Collected data entries
=== Section Start ===
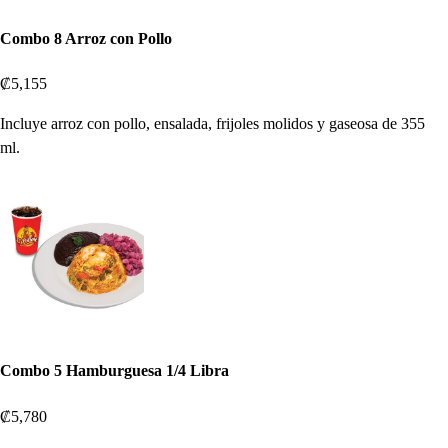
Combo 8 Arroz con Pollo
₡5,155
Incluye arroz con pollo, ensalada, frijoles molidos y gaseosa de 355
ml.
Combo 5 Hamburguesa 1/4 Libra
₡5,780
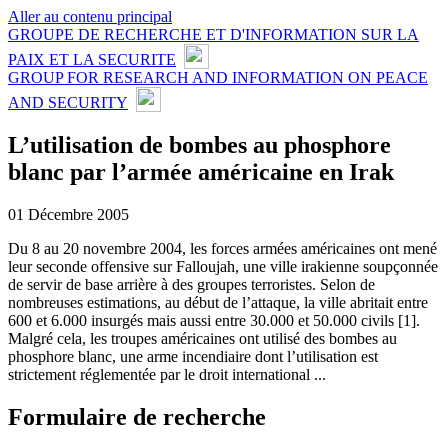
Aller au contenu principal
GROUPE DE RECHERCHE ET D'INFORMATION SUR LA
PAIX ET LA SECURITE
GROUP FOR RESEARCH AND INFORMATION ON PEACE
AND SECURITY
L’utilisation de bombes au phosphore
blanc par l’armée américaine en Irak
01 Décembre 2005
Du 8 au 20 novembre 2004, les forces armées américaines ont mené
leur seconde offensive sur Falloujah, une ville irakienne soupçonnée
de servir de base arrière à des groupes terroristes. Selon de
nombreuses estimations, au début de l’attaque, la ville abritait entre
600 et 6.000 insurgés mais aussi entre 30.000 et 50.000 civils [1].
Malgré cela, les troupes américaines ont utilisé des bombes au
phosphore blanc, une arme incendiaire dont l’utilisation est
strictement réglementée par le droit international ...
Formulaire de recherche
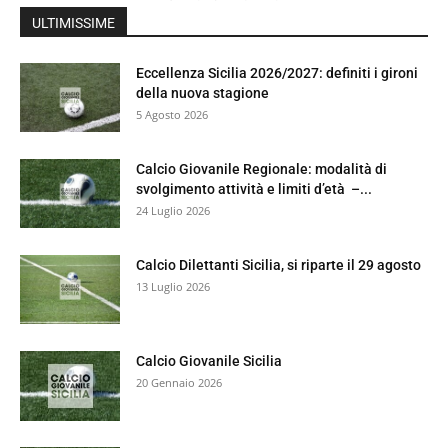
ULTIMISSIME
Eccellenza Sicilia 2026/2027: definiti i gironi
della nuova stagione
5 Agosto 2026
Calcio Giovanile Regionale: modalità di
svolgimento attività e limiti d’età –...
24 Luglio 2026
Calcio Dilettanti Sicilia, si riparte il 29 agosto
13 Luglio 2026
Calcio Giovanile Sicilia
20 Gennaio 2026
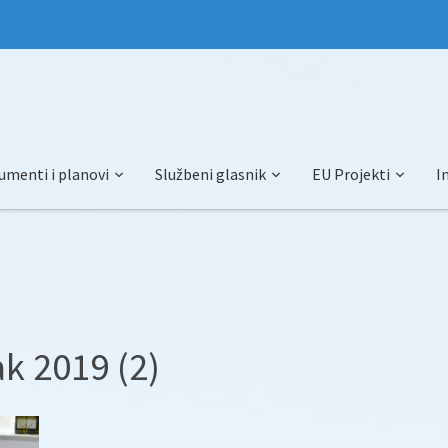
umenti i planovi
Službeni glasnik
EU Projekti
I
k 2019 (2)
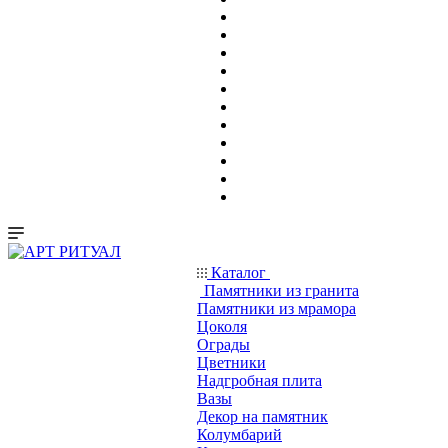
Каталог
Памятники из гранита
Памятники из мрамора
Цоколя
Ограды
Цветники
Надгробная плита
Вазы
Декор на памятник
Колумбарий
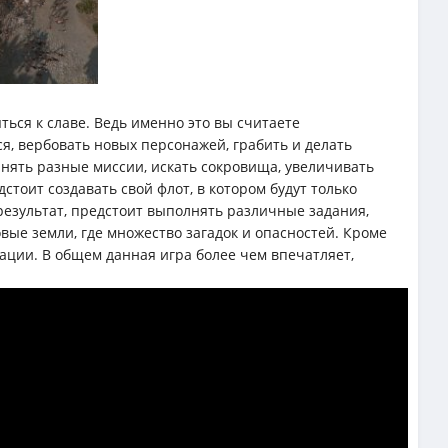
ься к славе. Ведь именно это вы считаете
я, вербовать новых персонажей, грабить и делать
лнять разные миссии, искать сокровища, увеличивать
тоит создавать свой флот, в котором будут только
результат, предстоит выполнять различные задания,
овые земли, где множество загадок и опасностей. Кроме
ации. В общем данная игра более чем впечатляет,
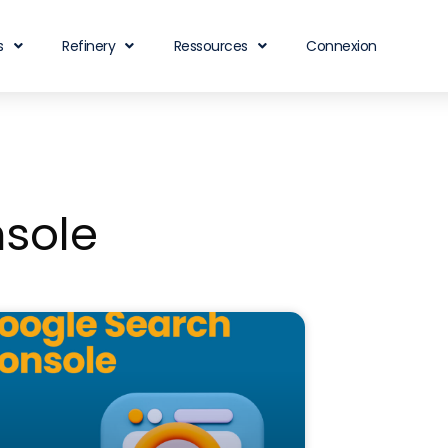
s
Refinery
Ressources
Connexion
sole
=== Section End ===
=== Section Start ===
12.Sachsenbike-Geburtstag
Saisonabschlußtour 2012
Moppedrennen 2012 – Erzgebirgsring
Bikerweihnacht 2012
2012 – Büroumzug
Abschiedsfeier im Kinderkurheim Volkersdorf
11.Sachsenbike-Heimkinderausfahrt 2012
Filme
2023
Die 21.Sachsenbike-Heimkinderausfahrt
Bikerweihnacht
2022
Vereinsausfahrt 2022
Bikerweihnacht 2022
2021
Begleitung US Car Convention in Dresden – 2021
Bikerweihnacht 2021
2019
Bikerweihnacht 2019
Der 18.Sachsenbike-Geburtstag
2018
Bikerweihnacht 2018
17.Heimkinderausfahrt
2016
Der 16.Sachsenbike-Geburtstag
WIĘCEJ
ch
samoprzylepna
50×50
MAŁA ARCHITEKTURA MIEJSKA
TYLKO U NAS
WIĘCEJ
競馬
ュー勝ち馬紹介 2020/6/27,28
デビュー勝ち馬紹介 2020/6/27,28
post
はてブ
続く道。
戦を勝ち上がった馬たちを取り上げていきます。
=== Section End ===
=== Section Start ===
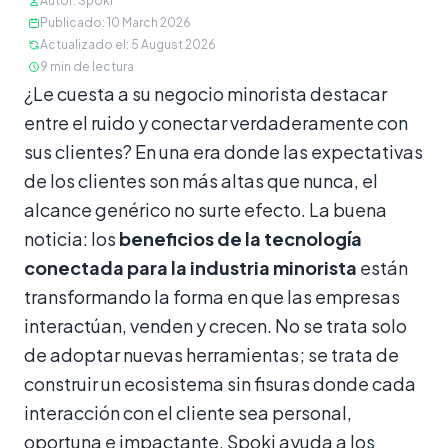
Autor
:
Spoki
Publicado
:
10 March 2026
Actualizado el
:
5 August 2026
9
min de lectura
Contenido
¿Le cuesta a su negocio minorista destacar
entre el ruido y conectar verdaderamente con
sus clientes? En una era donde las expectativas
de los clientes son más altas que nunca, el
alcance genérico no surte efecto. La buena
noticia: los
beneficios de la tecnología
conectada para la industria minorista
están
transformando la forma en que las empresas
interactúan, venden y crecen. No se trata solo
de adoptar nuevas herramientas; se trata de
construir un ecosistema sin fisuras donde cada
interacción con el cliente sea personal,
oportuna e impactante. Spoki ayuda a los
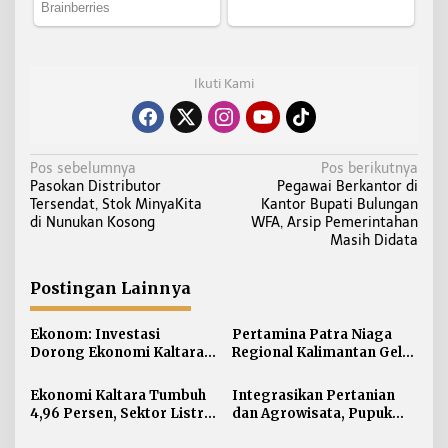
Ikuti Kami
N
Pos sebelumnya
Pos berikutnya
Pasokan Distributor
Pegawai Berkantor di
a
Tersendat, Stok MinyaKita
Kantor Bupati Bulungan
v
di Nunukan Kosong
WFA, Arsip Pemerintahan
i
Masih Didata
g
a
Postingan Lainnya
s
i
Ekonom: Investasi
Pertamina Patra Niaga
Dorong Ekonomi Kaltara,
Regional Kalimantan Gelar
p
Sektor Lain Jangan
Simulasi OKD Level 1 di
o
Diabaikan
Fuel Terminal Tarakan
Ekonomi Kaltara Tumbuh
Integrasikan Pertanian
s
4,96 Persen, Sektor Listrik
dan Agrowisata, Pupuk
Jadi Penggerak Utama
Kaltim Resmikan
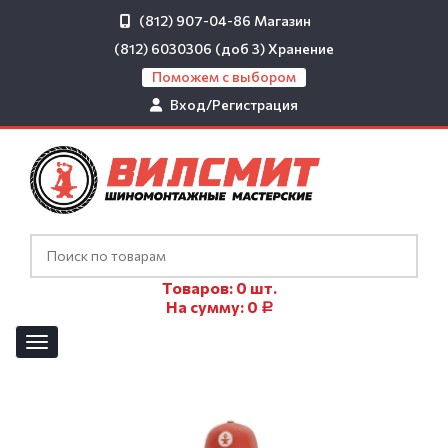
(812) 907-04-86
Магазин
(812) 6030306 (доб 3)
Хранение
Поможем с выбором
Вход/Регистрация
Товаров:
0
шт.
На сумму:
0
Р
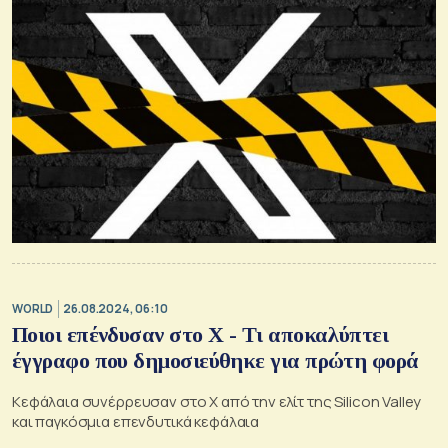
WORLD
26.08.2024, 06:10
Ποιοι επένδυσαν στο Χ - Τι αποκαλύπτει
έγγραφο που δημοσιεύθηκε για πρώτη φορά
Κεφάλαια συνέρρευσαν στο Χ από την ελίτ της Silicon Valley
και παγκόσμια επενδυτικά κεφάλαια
=== Section End ===
Copy out every line in the records where the word "Heimkinderausfahrt" is found.

11.Sachsenbike-Heimkinderausfahrt 2012
Die 21.Sachsenbike-Heimkinderausfahrt
17.Heimkinderausfahrt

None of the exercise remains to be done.